This requisition agreement is referred to in the petition and in the requisition charter (Exhibit B to the petition), which recognizes the order of October 12 and declares that the particular vessel shall be operated according to the terms and conditions of the requisition agreement and of the “ bare-boat form,” made a part thereof, “ all of which instruments are to be construed together at whatever date they may be signed.” On the face of each of the “ requisition charters ” is the statement, “ Date vessel came under requisition, Oct. 15, 1917.” These agreements of June and July, 1918, were made long after the vessels had passed into “the trans-Atlantic service or service other than that of the owner.” They in terms relieve the Government of any obligation for hire growing out of the requisition order while the vessels were not being operated in trans-Atlantic service or other service than that of the owner.

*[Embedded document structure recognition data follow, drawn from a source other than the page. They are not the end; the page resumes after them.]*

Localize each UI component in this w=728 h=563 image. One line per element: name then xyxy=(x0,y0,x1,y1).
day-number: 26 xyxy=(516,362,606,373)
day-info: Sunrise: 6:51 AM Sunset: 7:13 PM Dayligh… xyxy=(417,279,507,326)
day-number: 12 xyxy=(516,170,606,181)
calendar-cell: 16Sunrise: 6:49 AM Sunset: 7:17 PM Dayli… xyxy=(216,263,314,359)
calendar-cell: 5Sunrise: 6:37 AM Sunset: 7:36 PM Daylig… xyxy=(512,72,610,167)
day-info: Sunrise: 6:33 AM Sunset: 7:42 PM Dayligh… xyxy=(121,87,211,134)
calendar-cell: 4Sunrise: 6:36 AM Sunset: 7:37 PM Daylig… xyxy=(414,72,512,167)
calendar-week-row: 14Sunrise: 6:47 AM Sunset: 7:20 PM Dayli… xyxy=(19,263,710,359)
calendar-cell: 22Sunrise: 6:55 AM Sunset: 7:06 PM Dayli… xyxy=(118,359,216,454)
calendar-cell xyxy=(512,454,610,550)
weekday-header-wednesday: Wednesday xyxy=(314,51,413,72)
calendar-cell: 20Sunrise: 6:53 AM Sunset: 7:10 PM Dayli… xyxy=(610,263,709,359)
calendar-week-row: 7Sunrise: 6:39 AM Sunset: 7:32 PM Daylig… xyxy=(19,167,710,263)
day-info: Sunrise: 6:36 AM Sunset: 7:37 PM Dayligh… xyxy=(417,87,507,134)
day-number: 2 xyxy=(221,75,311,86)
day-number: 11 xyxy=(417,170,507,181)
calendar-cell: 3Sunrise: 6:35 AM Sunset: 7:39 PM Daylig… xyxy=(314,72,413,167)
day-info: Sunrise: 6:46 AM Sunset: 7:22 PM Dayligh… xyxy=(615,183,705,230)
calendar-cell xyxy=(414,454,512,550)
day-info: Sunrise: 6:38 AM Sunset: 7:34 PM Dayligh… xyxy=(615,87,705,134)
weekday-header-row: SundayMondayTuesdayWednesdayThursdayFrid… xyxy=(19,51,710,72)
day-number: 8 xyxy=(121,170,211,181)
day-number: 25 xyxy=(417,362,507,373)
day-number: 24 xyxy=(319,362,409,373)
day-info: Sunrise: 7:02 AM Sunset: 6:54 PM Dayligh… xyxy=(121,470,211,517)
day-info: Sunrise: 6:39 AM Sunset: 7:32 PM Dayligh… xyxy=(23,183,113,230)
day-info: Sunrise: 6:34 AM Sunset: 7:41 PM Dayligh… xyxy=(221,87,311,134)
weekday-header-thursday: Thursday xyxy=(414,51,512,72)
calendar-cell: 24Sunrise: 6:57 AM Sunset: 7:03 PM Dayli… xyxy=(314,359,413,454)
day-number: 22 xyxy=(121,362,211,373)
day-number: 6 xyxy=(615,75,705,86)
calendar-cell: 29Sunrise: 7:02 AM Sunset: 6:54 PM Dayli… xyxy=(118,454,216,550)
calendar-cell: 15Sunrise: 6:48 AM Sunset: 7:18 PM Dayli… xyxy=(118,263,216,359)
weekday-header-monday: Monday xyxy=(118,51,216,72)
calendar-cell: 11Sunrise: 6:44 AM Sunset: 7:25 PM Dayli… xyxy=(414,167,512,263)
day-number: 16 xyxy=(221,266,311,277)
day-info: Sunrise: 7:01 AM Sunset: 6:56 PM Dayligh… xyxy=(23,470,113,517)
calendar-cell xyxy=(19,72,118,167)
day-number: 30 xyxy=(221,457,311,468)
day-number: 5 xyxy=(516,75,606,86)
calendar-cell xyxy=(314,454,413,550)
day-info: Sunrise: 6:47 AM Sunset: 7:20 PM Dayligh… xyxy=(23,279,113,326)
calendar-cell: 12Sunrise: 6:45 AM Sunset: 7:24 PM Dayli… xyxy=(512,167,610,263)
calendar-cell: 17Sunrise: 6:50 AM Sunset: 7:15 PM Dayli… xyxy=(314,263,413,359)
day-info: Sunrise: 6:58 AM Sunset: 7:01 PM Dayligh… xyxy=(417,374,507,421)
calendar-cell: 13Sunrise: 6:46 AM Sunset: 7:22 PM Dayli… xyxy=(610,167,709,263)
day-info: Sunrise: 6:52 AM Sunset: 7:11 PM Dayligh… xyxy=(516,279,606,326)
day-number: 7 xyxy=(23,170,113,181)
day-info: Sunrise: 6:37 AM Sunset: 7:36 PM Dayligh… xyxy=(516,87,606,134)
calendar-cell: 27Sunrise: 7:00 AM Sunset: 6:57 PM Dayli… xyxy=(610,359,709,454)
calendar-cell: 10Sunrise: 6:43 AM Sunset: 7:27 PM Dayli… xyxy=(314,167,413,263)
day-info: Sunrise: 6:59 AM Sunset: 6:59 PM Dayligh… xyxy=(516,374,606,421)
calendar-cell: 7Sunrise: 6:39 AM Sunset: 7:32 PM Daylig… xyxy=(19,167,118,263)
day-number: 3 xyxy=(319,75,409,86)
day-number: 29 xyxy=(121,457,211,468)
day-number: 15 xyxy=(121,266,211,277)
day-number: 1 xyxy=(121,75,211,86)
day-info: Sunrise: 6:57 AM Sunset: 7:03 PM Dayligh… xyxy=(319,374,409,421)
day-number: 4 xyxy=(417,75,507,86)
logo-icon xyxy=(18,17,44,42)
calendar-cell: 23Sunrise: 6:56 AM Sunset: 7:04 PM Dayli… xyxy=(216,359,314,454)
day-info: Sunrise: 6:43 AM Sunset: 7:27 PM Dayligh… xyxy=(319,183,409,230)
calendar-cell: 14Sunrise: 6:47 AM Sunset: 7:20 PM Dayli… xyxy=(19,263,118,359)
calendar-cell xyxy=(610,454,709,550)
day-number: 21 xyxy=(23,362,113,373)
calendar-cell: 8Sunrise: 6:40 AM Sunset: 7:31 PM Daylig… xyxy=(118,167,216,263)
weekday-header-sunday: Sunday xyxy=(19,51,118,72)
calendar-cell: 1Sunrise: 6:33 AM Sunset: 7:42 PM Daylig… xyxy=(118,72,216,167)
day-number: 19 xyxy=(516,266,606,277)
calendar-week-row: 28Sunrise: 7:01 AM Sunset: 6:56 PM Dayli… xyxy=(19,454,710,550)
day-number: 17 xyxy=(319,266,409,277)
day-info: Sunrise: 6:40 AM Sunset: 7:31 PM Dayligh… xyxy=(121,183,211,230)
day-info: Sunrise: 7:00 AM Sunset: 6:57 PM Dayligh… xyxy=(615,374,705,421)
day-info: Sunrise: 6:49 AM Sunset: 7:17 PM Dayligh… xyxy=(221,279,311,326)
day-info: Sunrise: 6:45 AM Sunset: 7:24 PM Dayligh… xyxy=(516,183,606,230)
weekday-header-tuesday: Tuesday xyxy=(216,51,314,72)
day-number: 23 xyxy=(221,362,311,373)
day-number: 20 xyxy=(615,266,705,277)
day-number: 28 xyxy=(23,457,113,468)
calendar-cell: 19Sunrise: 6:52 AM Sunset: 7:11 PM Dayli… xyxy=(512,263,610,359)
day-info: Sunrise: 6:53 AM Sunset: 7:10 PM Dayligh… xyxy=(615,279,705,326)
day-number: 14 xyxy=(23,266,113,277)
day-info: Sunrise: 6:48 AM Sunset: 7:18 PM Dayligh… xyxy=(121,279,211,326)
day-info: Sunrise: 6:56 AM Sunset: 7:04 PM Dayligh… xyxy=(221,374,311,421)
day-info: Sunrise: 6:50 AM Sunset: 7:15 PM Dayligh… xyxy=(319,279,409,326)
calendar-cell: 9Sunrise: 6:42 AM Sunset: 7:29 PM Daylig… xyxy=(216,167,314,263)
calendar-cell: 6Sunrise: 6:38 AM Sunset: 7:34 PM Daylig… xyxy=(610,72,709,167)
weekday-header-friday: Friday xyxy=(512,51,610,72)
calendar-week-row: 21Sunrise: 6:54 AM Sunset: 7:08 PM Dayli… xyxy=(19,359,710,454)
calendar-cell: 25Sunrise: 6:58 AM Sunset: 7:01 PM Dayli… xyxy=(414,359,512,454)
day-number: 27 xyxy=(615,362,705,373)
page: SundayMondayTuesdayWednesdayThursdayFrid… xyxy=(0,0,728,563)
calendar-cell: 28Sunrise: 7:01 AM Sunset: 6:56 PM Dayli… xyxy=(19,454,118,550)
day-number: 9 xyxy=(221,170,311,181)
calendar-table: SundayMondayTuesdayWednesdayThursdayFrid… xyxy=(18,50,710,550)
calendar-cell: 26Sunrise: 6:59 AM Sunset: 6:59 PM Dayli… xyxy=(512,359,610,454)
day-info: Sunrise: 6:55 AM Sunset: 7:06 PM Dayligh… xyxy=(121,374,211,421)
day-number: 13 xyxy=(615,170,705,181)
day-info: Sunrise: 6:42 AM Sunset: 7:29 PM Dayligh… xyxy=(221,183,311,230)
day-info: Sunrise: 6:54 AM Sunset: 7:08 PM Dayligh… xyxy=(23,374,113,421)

The Shipping Board rates were accepted for the vessels used in the owner’s service. The owner operated the vessels as agent for the United States while they were in trans-Atlantic service or some service other than that of the owner. The volun*581tary signing of these agreements did not deprive the owner of the right reserved to just compensation for the service mentioned. On the other hand, the signing of them was not obligatory. They effectually remove any question of compensation while the owner was permitted to operate on its own account, notwithstanding for that service the Shipping Board rates were to govern. They only leave open the just compensation to be awarded for the vessels used in transAtlantic service or some service other than that of the owner.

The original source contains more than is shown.